The Within the Walls project presents a reflection on the ways heritage is identified and managed, focusing particularly on:
- the built environment;
- buried archaeological remains and;
- archived historic documents.
This York centric study reflects the wider movement in heritage management, in which current policies now strive to incorporate the values of a diverse community ranging from the local to the global. Access to heritage and culture is a human right, and as The Declaration of Human Rights states:
“Everyone has the right freely to participate in the cultural life of the community, to enjoy the arts and to share in scientific advancement and its benefits” (Article 27, United Nations 2008).
This view is also incorporated in the Faro Convention which recognises that “that rights relating to cultural heritage are inherent in the right to participate in cultural life” (The Council of Europe 2005). Faro also states that responsibility of heritage—or the management of heritage—is held by everyone regardless of age, gender, religion or ethnicity. However, despite recognising the need for a more democratic heritage management, it is still common for specific national and ‘iconic’ places to receive greater recognition over and above local heritage and for access to archives to be limited. Therefore, current practice has the potential to exclude others from a right to participate in their cultural life or to “contribute towards its enrichment” (CoE 2005).

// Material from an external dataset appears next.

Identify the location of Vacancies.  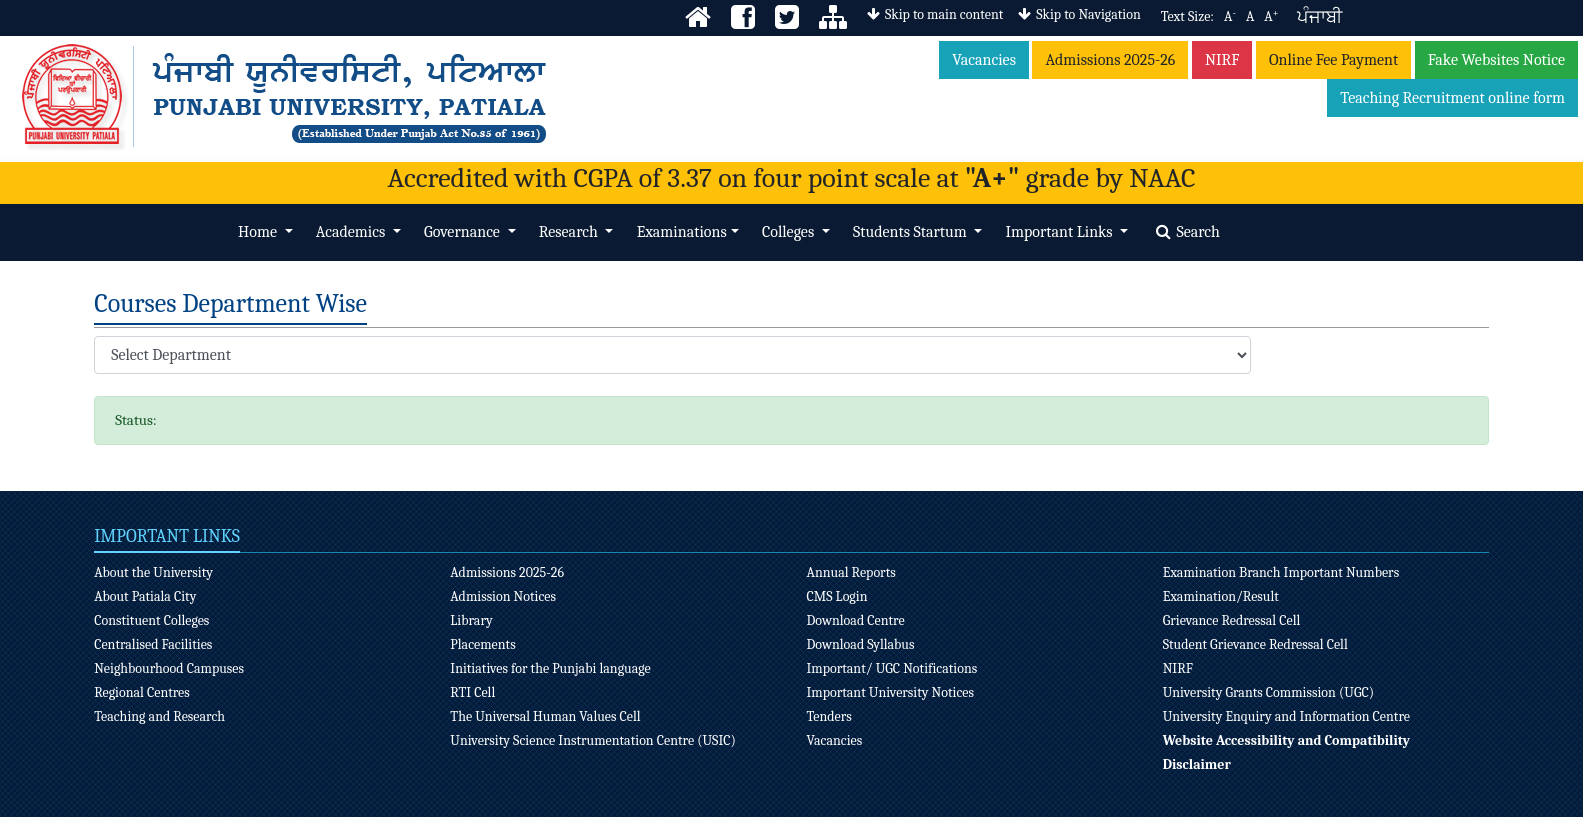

This project will critically engage with the current modes of management, and, by focusing the inquiry in the historic city of York, it seeks to develop and test models of good practice to enable local people to engage with understanding and making decisions about their heritage, whether built, buried or in books. In addition, the projects aims to promote a dialogue with York’s diverse “heritage communities” (Council of Europe 2005) to encourage them to take active participation in the management of their heritage.